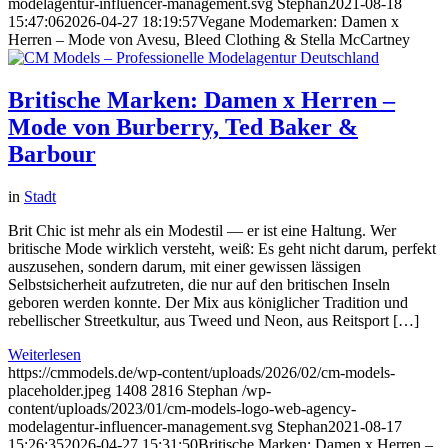
modelagentur-influencer-management.svg
Stephan
2021-08-18
15:47:06
2026-04-27 18:19:57
Vegane Modemarken: Damen x
Herren – Mode von Avesu, Bleed Clothing & Stella McCartney
Britische Marken: Damen x Herren –
Mode von Burberry, Ted Baker &
Barbour
in
Stadt
Brit Chic ist mehr als ein Modestil — er ist eine Haltung. Wer
britische Mode wirklich versteht, weiß: Es geht nicht darum, perfekt
auszusehen, sondern darum, mit einer gewissen lässigen
Selbstsicherheit aufzutreten, die nur auf den britischen Inseln
geboren werden konnte. Der Mix aus königlicher Tradition und
rebellischer Streetkultur, aus Tweed und Neon, aus Reitsport […]
Weiterlesen
https://cmmodels.de/wp-content/uploads/2026/02/cm-models-
placeholder.jpeg
1408
2816
Stephan
/wp-
content/uploads/2023/01/cm-models-logo-web-agency-
modelagentur-influencer-management.svg
Stephan
2021-08-17
15:26:35
2026-04-27 15:31:50
Britische Marken: Damen x Herren –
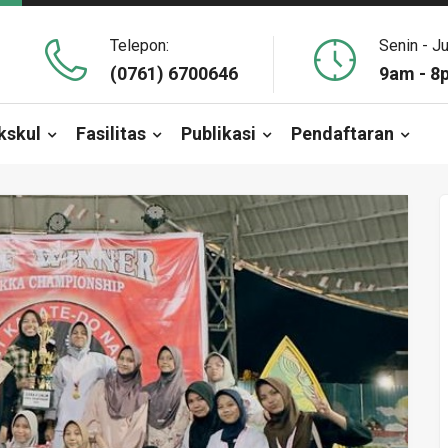
Telepon:
Senin - J
(0761) 6700646
9am - 8
kskul
Fasilitas
Publikasi
Pendaftaran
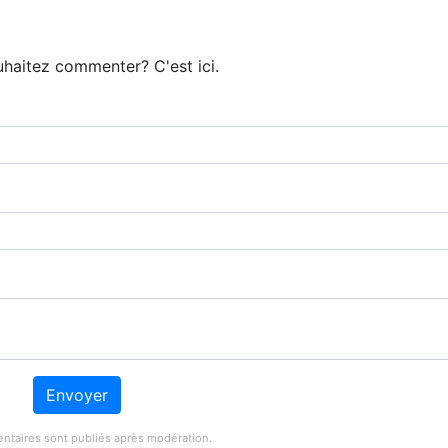
haitez commenter? C'est ici.
Envoyer
taires sont publiés après modération.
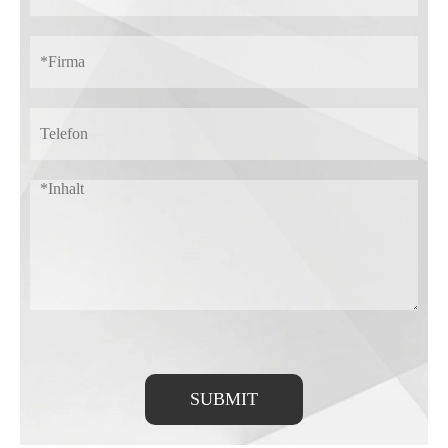
SUBMIT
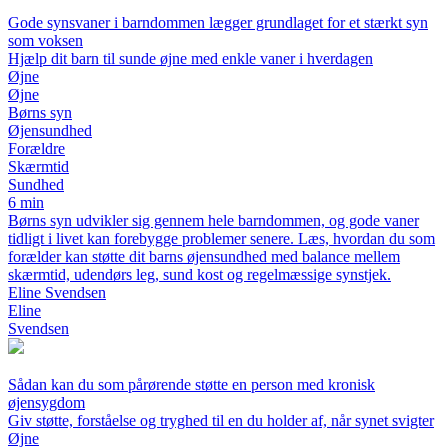
Gode synsvaner i barndommen lægger grundlaget for et stærkt syn
som voksen
Hjælp dit barn til sunde øjne med enkle vaner i hverdagen
Øjne
Øjne
Børns syn
Øjensundhed
Forældre
Skærmtid
Sundhed
6 min
Børns syn udvikler sig gennem hele barndommen, og gode vaner
tidligt i livet kan forebygge problemer senere. Læs, hvordan du som
forælder kan støtte dit barns øjensundhed med balance mellem
skærmtid, udendørs leg, sund kost og regelmæssige synstjek.
Eline Svendsen
Eline
Svendsen
Sådan kan du som pårørende støtte en person med kronisk
øjensygdom
Giv støtte, forståelse og tryghed til en du holder af, når synet svigter
Øjne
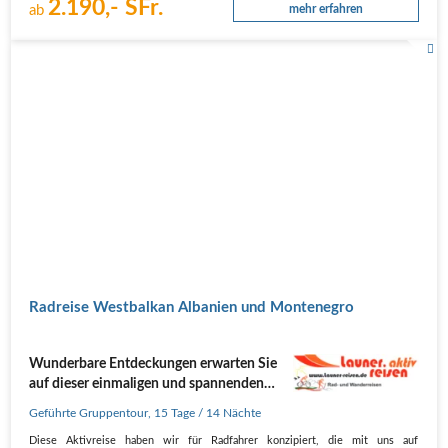
2.190,- SFr.
ab
mehr erfahren
Radreise Westbalkan Albanien und Montenegro
Wunderbare Entdeckungen erwarten Sie
auf dieser einmaligen und spannenden
Radreise von Dubrovnik durch
Geführte Gruppentour
,
15 Tage
/ 14 Nächte
Montenegro und Albanien nach Korfu
Diese Aktivreise haben wir für Radfahrer konzipiert, die mit uns auf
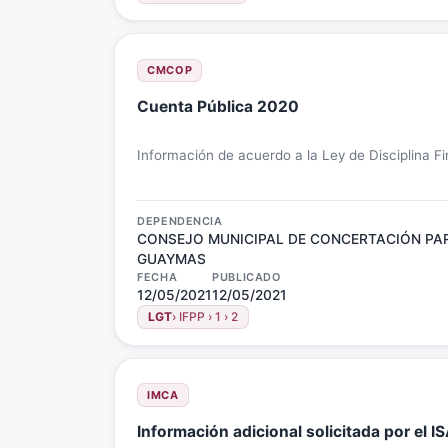
CMCOP
Cuenta Pública 2020
Información de acuerdo a la Ley de Disciplina F
DEPENDENCIA
CONSEJO MUNICIPAL DE CONCERTACIÓN PAR
GUAYMAS
FECHA
PUBLICADO
12/05/2021
12/05/2021
LGT
› IFPP › 1 › 2
IMCA
Información adicional solicitada por el I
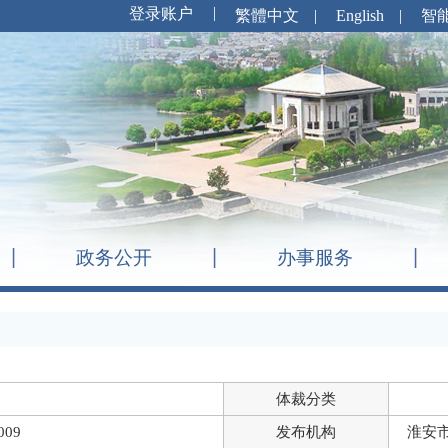
繁體中文
|
English
|
智
政务公开
办事服务
体裁分类
009
发布机构
淮安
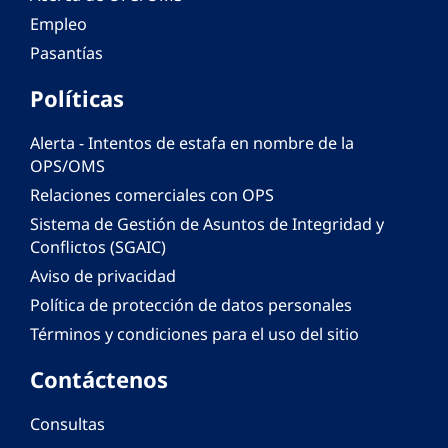
Empleo
Pasantías
Políticas
Alerta - Intentos de estafa en nombre de la
OPS/OMS
Relaciones comerciales con OPS
Sistema de Gestión de Asuntos de Integridad y
Conflictos (SGAIC)
Aviso de privacidad
Política de protección de datos personales
Términos y condiciones para el uso del sitio
Contáctenos
Consultas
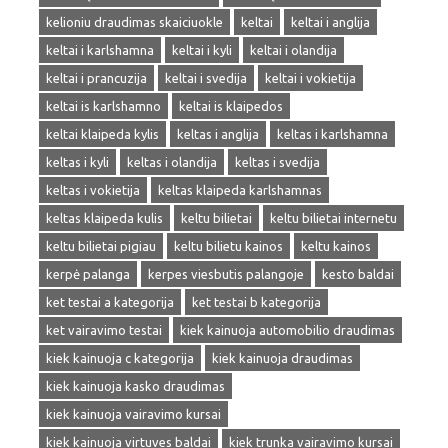
kelioniu draudimas skaiciuokle
keltai
keltai i anglija
keltai i karlshamna
keltai i kyli
keltai i olandija
keltai i prancuzija
keltai i svedija
keltai i vokietija
keltai is karlshamno
keltai is klaipedos
keltai klaipeda kylis
keltas i anglija
keltas i karlshamna
keltas i kyli
keltas i olandija
keltas i svedija
keltas i vokietija
keltas klaipeda karlshamnas
keltas klaipeda kulis
keltu bilietai
keltu bilietai internetu
keltu bilietai pigiau
keltu bilietu kainos
keltu kainos
kerpė palanga
kerpes viesbutis palangoje
kesto baldai
ket testai a kategorija
ket testai b kategorija
ket vairavimo testai
kiek kainuoja automobilio draudimas
kiek kainuoja c kategorija
kiek kainuoja draudimas
kiek kainuoja kasko draudimas
kiek kainuoja vairavimo kursai
kiek kainuoja virtuves baldai
kiek trunka vairavimo kursai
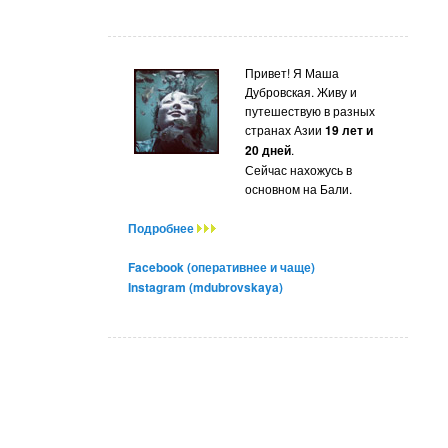
Привет! Я Маша
Дубровская. Живу и
путешествую в разных
странах Азии
19 лет и
20 дней
.
Сейчас нахожусь в
основном на Бали.
Подробнее
Facebook (оперативнее и чаще)
Instagram (mdubrovskaya)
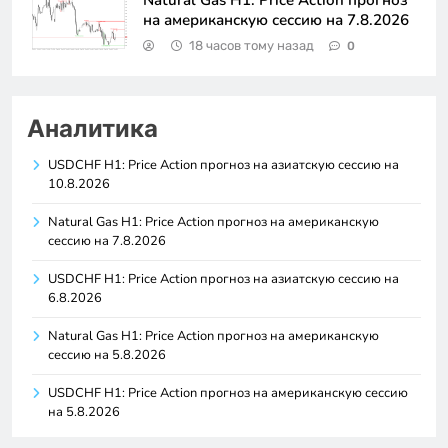
на американскую сессию на 7.8.2026
18 часов тому назад
0
Аналитика
USDCHF H1: Price Action прогноз на азиатскую сессию на
10.8.2026
Natural Gas H1: Price Action прогноз на американскую
сессию на 7.8.2026
USDCHF H1: Price Action прогноз на азиатскую сессию на
6.8.2026
Natural Gas H1: Price Action прогноз на американскую
сессию на 5.8.2026
USDCHF H1: Price Action прогноз на американскую сессию
на 5.8.2026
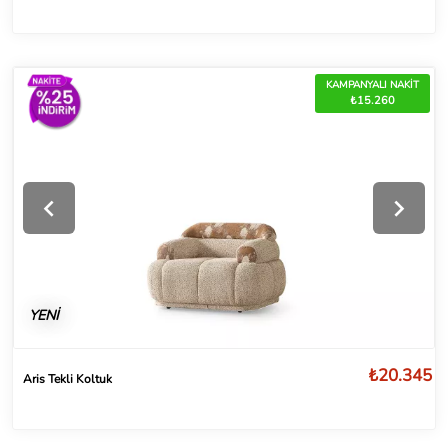
KAMPANYALI NAKİT
₺15.260
YENİ
₺20.345
Aris Tekli Koltuk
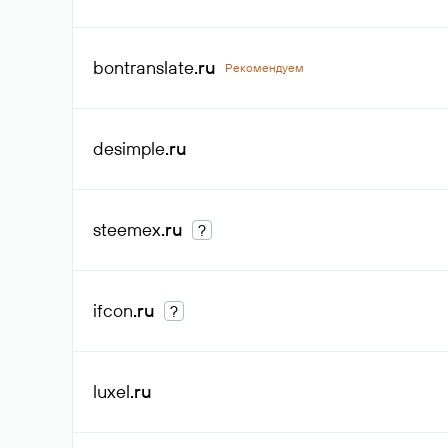
bontranslate
.ru
Рекомендуем
desimple
.ru
steemex
.ru
?
ifcon
.ru
?
luxel
.ru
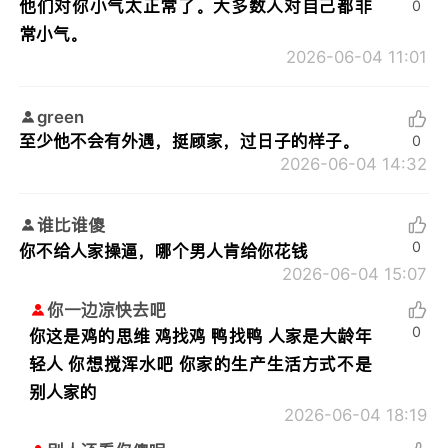
他们对你小气太正常了。大多数人对自己都非
0
常小气。
2026-06-04 11:01
green
至少他不会有外遇，挺顾家，过日子的样子。
0
2026-06-04 14:32
谁比谁傻
0
你不给人家操逼，哪个男人肯给你花钱
2026-06-04 15:07
你一边凉快去吧
0
你这是鸡的思维 鸡找鸡 鸭找鸭 人家是大龄年
轻人 你想搅浑水吧 你家的生产生活方式不是
别人家的
2026-06-04 18:19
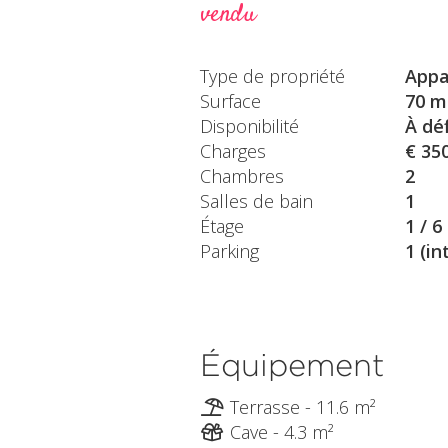
vendu
Type de propriété
Appa
Surface
70 m
Disponibilité
À déf
Charges
€ 35
Chambres
2
Salles de bain
1
Étage
1 / 6
Parking
1 (in
Équipement
Terrasse - 11.6 m²
Cave - 4.3 m²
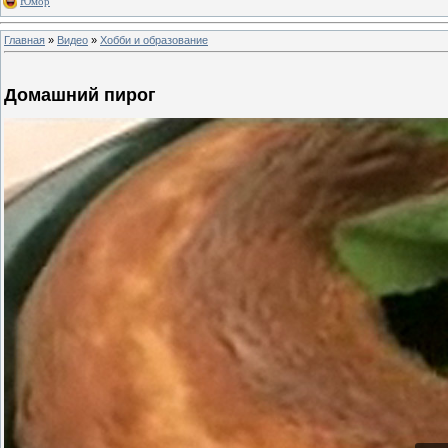
Юмор
Главная
»
Видео
»
Хобби и образование
Домашний пирог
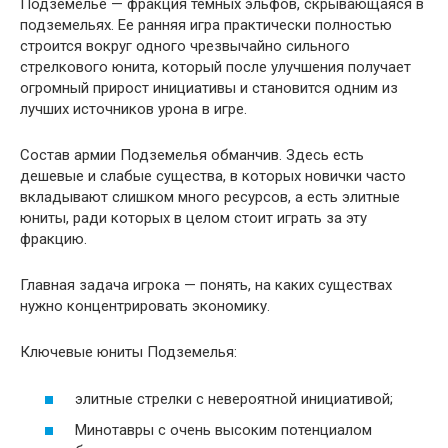
Подземелье — фракция темных эльфов, скрывающаяся в
подземельях. Ее ранняя игра практически полностью
строится вокруг одного чрезвычайно сильного
стрелкового юнита, который после улучшения получает
огромный прирост инициативы и становится одним из
лучших источников урона в игре.
Состав армии Подземелья обманчив. Здесь есть
дешевые и слабые существа, в которых новички часто
вкладывают слишком много ресурсов, а есть элитные
юниты, ради которых в целом стоит играть за эту
фракцию.
Главная задача игрока — понять, на каких существах
нужно концентрировать экономику.
Ключевые юниты Подземелья:
элитные стрелки с невероятной инициативой;
Минотавры с очень высоким потенциалом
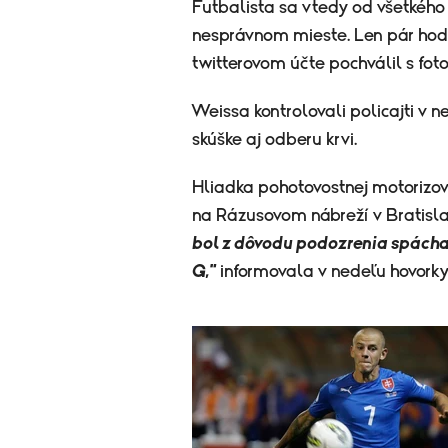
Futbalista sa vtedy od všetkého
nesprávnom mieste. Len pár hod
twitterovom účte pochválil s fot
Weissa kontrolovali policajti v 
skúške aj odberu krvi.
Hliadka pohotovostnej motorizov
na Rázusovom nábreží v Bratisla
bol z dôvodu podozrenia spácha
G,"
informovala v nedeľu hovorkyň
--
What is being asked | Copy exactly the line containing "na Rázusovom nábreží v Bratisla" and every line after it, ending with the last line of the records above.

Final answer |
na Rázusovom nábreží v Bratisla
bol z dôvodu podozrenia spácha
G,"
informovala v nedeľu hovorkyň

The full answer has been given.